YOUR GOAL: Copy all lines in the data that contain the string "pelo".

────────────────────────────────────────

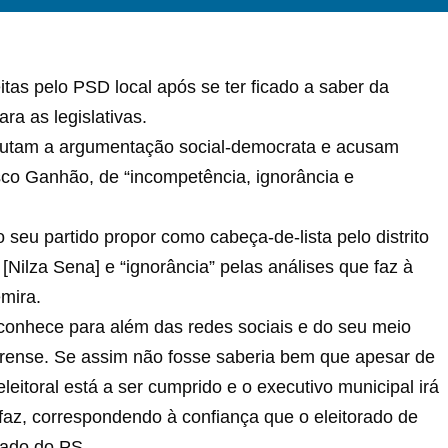
itas pelo PSD local após se ter ficado a saber da
ra as legislativas.
efutam a argumentação social-democrata e acusam
co Ganhão, de “incompetência, ignorância e
o seu partido propor como cabeça-de-lista pelo distrito
Nilza Sena] e “ignorância” pelas análises que faz à
mira.
onhece para além das redes sociais e do seu meio
mirense. Se assim não fosse saberia bem que apesar de
itoral está a ser cumprido e o executivo municipal irá
 faz, correspondendo à confiança que o eleitorado de
cado do PS.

────────────────────────────────────────

REPLY TO THE EXERCISE:
itas pelo PSD local após se ter ficado a saber da
o seu partido propor como cabeça-de-lista pelo distrito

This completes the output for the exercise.